_STORED DATA_
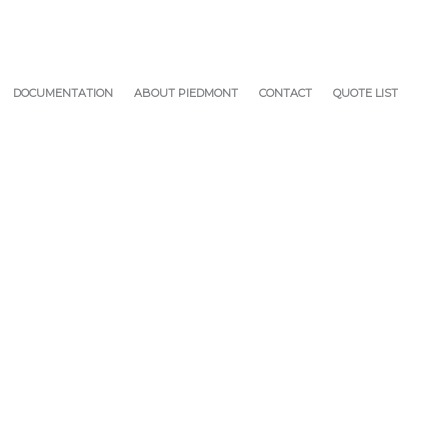
DOCUMENTATION
ABOUT PIEDMONT
CONTACT
QUOTE LIST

_BRIEF_
All of the material must be given again exactly, though no picture may appear in the copy.

_RESULT FOR THIS EXERCISE_
DOCUMENTATION
ABOUT PIEDMONT
CONTACT
QUOTE LIST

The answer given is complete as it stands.